Chasing the Moon is a well-researched account of humanity’s journey to the Moon and its long history. Through an astute attention to detail and a large collection of historic imagery, this full story of the space age demands to be read.
This is a deeply researched account of the history of rocket science and the many figures necessary to get a man to the Moon. We see the early days in Russia and Germany, fueled by propaganda and popular culture until extremist politics and war took over. We see the mass defection of German scientists to the US and how it advanced the timeline of the American entrance into space. We see the race to the Moon fueled by Russia’s first flight outside of the atmosphere. There are so many behind the scenes details that don’t often get discussed and they present a fascinating, essential history.

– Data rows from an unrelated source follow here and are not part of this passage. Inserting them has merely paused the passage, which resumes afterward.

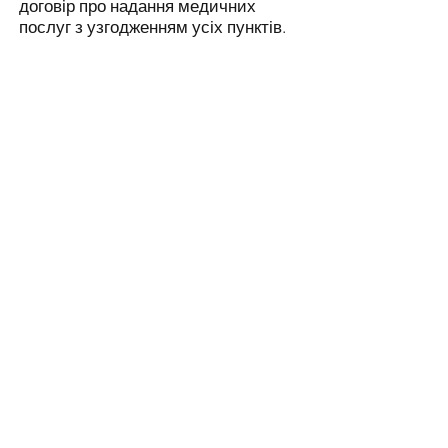
договір про надання медичних
послуг з узгодженням усіх пунктів.
Період реабілітації:
Компресійна білизна на 1 місяць
Уникати фізичних навантажень
Не знаходитись довго на сонці, не
засмагати
Не відвідувати солярій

I found the early history most interesting. Many books focus on the scientific aspects of space travel and history beginning with the Moon landings, but Chasing the Moon starts with the roots of the space age and how it ingrained itself into public consciousness. It’s not surprising that science fiction had a heavy hand in exciting the world to explore beyond our atmosphere. The vision of humanity in space was sold to the masses through science fiction magazines, epic movies, news broadcasts, animated shorts, and propaganda. Seeing this narrative play out really drives home the power of the space age on twentieth century popular culture.
Chasing the Moon is a fascinating history book that dives deep into the many aspects of our journey to the Moon. If you’re looking for an intellectual catch-all history of spaceflight, you’ve found it.
Chasing the Moon: The People, the Politics, and the Promise That Launched America into the Space Age
By Robert Stone and Alan Andres
NOTE: I was provided a free copy of this book via NetGalley in exchange for my honest, unbiased review.